====== Records for this task
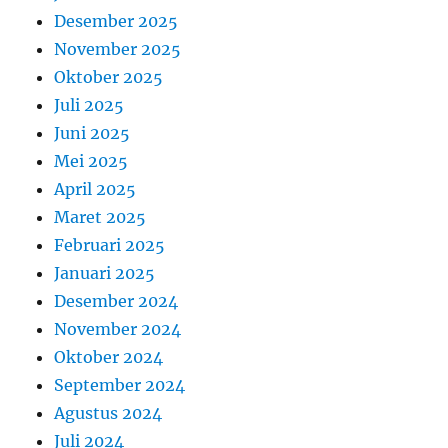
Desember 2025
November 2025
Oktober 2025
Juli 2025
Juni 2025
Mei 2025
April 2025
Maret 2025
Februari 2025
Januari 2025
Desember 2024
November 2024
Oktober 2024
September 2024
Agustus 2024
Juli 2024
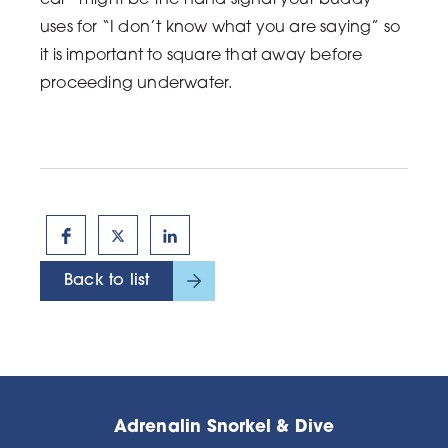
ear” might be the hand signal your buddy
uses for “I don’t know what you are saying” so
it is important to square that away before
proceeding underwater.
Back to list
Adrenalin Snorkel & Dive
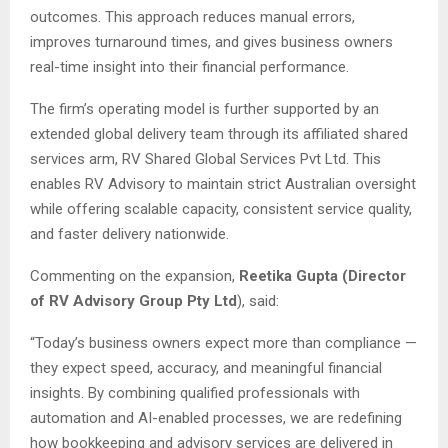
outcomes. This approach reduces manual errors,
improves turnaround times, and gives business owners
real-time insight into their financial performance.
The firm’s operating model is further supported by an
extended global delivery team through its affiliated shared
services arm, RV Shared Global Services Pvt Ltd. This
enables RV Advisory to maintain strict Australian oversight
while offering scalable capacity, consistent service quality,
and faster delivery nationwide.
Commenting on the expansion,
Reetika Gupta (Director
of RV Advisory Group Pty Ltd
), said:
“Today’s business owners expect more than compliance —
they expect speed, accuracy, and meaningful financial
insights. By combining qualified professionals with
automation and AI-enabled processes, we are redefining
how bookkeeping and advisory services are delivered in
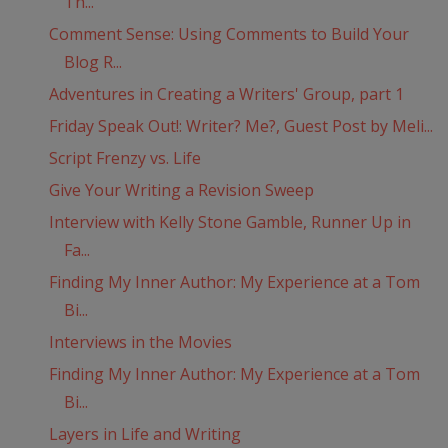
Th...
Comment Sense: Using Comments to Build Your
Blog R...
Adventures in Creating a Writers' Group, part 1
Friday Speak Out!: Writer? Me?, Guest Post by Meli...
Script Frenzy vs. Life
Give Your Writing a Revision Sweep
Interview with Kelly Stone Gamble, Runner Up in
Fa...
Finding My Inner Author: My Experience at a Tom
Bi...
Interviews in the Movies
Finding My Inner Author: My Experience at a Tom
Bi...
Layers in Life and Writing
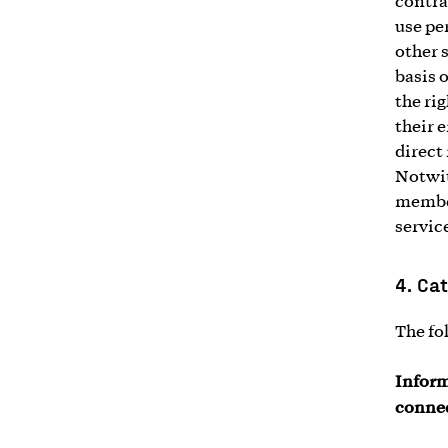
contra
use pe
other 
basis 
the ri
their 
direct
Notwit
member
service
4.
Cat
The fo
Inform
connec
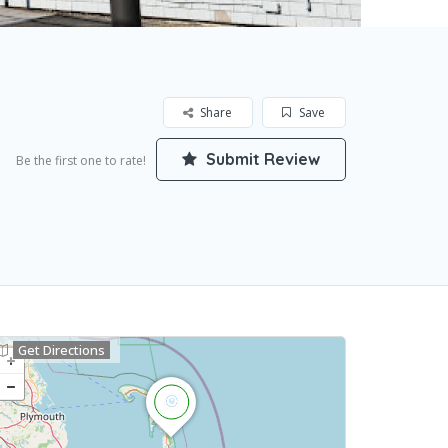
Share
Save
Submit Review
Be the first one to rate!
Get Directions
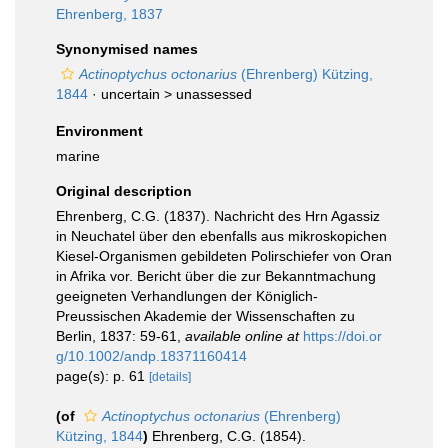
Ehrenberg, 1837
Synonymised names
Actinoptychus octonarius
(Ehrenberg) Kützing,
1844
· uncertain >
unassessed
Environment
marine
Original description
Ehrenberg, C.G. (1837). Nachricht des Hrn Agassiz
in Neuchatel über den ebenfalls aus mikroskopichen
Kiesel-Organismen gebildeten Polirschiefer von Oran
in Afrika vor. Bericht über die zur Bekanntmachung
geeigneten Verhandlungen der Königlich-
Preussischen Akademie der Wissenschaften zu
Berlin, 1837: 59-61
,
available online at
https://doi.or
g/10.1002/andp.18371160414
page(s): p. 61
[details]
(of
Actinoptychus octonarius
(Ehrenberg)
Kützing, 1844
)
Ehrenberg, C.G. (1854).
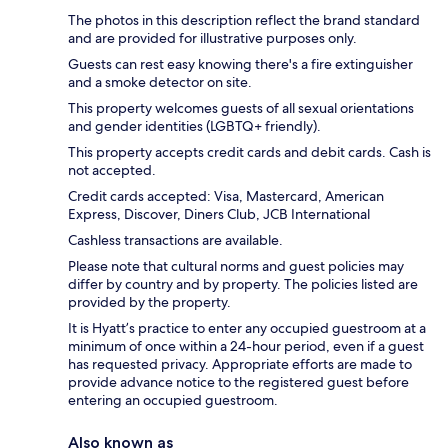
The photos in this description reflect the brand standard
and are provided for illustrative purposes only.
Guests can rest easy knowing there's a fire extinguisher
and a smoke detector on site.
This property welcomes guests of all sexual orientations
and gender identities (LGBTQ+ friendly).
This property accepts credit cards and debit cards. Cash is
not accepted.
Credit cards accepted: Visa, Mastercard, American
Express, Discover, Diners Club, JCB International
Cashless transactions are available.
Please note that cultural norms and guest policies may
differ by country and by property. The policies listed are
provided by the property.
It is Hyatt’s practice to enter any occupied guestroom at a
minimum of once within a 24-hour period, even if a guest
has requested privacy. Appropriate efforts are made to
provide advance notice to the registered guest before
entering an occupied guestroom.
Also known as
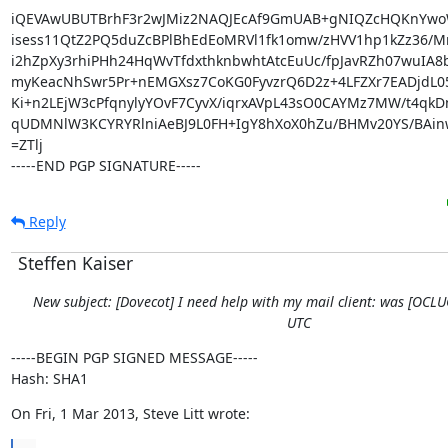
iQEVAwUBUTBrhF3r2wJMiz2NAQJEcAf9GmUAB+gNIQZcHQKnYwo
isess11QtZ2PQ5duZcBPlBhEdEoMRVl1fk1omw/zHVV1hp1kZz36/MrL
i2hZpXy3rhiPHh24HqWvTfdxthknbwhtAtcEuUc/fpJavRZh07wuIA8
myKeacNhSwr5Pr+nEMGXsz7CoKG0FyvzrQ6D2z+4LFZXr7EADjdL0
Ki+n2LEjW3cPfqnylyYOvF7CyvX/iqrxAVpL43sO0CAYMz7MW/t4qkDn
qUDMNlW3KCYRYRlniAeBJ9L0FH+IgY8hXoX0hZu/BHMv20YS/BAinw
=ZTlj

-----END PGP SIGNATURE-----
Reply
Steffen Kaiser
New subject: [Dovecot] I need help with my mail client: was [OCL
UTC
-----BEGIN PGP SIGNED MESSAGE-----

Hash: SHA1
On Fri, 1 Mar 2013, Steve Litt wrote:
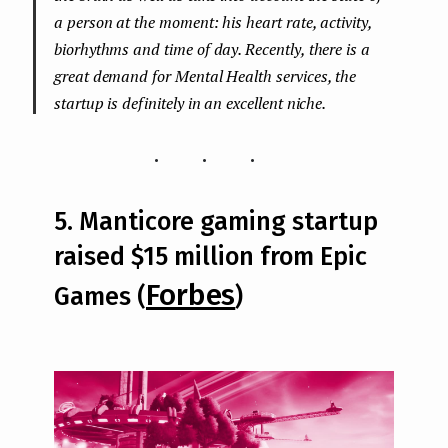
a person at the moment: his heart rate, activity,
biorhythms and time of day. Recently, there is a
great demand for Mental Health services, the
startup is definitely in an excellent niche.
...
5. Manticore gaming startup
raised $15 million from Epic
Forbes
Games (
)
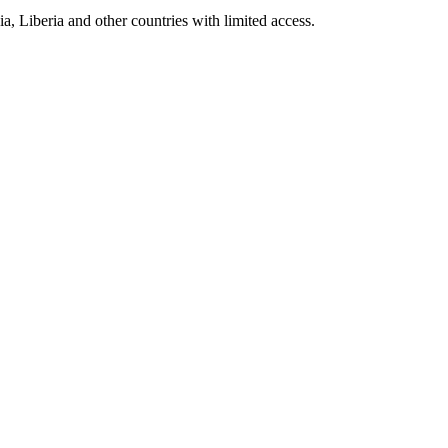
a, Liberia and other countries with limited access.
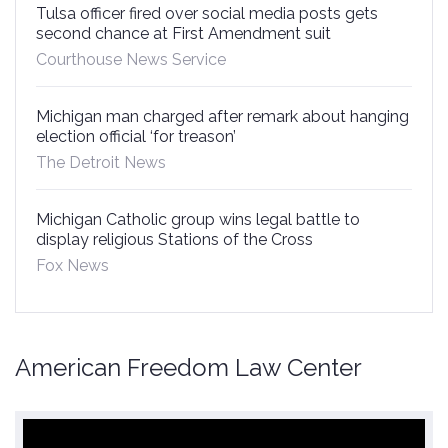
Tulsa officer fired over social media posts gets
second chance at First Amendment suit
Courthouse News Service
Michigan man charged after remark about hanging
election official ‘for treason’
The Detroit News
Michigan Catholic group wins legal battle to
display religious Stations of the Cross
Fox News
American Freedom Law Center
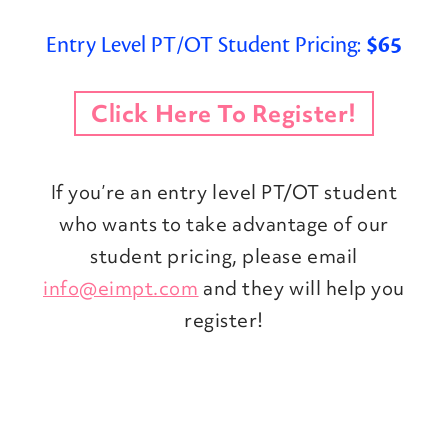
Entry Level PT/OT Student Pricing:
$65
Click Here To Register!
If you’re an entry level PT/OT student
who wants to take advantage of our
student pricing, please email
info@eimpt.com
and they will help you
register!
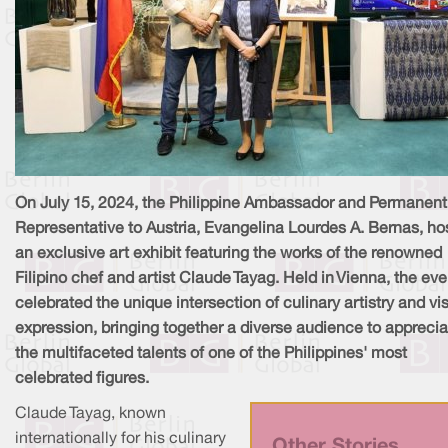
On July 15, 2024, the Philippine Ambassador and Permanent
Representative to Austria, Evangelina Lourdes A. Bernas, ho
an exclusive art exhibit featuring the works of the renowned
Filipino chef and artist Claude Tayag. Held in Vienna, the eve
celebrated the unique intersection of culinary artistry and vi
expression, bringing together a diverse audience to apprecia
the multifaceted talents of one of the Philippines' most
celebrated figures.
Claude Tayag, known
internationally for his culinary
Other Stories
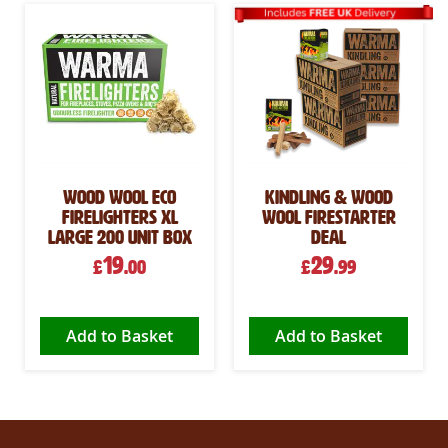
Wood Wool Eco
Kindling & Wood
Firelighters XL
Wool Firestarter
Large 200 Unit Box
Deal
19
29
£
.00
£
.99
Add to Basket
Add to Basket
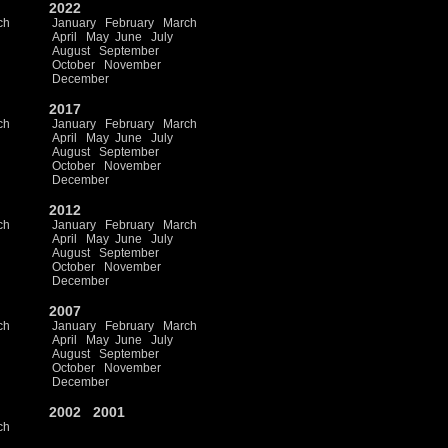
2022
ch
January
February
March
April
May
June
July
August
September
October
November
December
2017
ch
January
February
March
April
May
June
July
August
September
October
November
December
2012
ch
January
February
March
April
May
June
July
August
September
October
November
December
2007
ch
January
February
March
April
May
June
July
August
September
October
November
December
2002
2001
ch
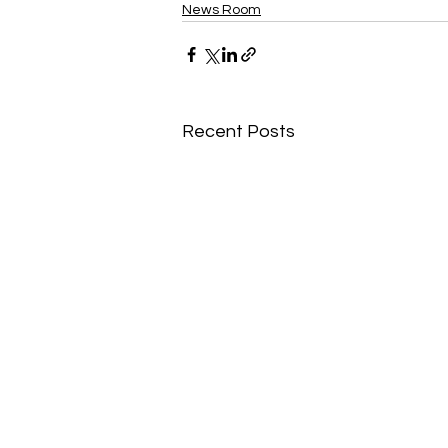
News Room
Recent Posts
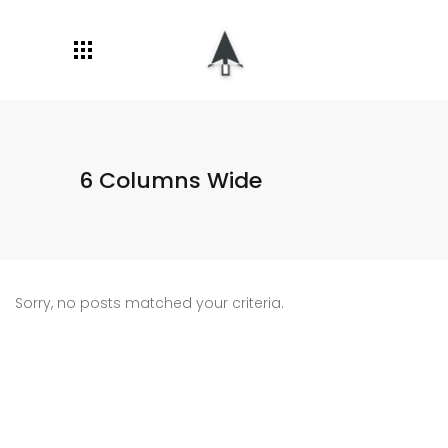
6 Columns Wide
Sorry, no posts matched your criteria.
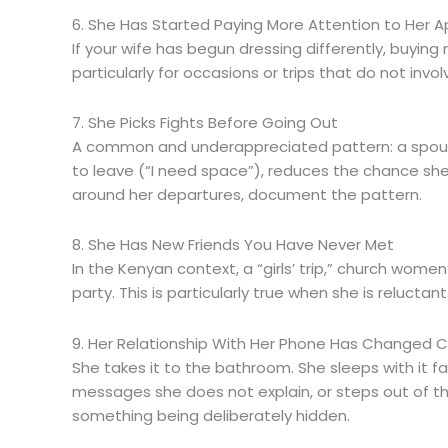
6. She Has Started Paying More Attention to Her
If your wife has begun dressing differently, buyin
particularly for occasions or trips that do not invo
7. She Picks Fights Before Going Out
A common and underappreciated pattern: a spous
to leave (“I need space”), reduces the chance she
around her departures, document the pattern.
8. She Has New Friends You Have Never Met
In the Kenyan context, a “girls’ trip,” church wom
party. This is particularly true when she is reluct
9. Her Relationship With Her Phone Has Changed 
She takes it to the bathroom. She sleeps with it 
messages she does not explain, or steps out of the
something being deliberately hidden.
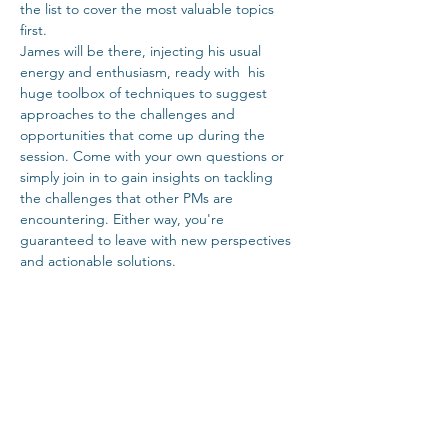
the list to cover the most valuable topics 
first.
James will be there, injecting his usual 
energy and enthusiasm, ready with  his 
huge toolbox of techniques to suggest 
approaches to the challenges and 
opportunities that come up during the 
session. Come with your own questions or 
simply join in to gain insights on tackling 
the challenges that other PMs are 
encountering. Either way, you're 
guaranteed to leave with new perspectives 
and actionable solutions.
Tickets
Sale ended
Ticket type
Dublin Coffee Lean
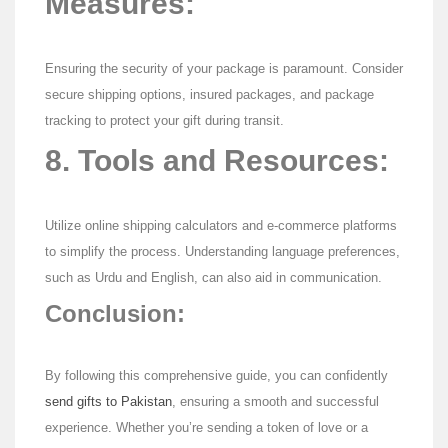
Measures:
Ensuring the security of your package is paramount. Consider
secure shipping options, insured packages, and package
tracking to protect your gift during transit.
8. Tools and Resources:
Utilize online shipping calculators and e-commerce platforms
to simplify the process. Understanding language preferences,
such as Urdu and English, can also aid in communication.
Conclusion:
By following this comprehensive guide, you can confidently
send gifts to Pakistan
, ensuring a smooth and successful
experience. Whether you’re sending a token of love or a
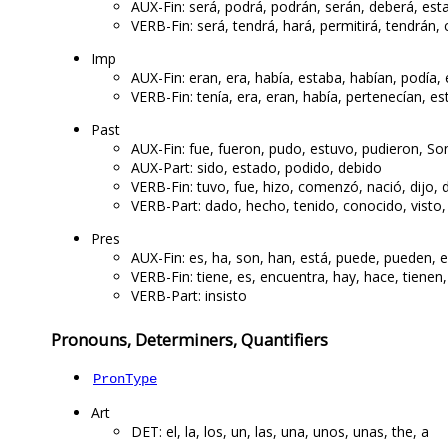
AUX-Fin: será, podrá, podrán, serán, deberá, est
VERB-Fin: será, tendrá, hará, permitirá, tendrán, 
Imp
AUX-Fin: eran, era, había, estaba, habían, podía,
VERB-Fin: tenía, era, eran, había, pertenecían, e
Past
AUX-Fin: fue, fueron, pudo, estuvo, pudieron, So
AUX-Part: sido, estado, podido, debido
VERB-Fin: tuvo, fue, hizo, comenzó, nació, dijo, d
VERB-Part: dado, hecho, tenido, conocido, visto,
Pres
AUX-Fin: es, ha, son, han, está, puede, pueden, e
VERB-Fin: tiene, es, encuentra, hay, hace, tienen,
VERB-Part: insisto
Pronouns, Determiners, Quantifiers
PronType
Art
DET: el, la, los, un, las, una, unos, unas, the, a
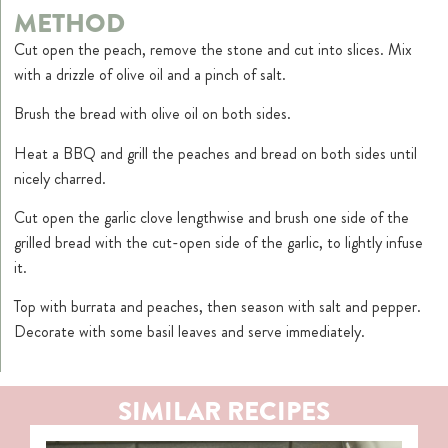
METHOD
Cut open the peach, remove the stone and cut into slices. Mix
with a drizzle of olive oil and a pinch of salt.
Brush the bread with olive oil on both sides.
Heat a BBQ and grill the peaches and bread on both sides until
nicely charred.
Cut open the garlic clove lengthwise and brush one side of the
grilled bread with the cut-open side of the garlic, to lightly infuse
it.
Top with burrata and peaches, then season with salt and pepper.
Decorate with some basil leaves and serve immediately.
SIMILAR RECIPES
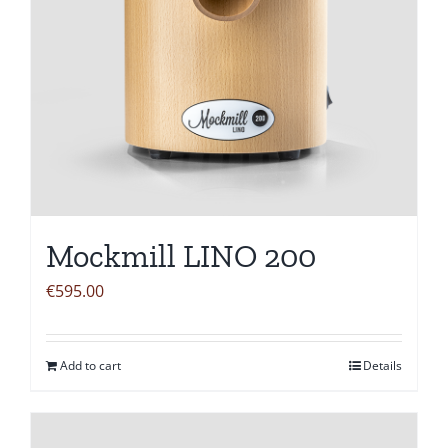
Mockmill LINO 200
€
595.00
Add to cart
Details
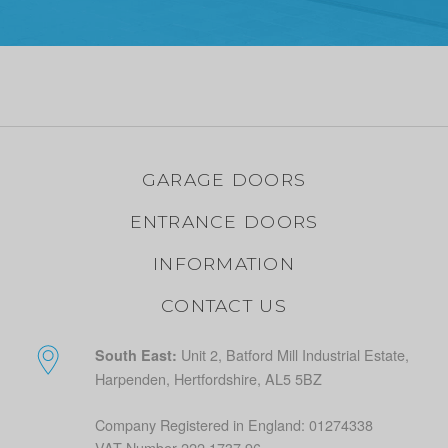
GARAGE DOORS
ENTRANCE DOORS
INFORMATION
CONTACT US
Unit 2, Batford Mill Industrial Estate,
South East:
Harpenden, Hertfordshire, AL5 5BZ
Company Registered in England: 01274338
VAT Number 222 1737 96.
============
_Problem to work on_
Would you copy out every line in the records that includes the string "Life"?

_Answer to the problem_
Script Frenzy vs. Life
Layers in Life and Writing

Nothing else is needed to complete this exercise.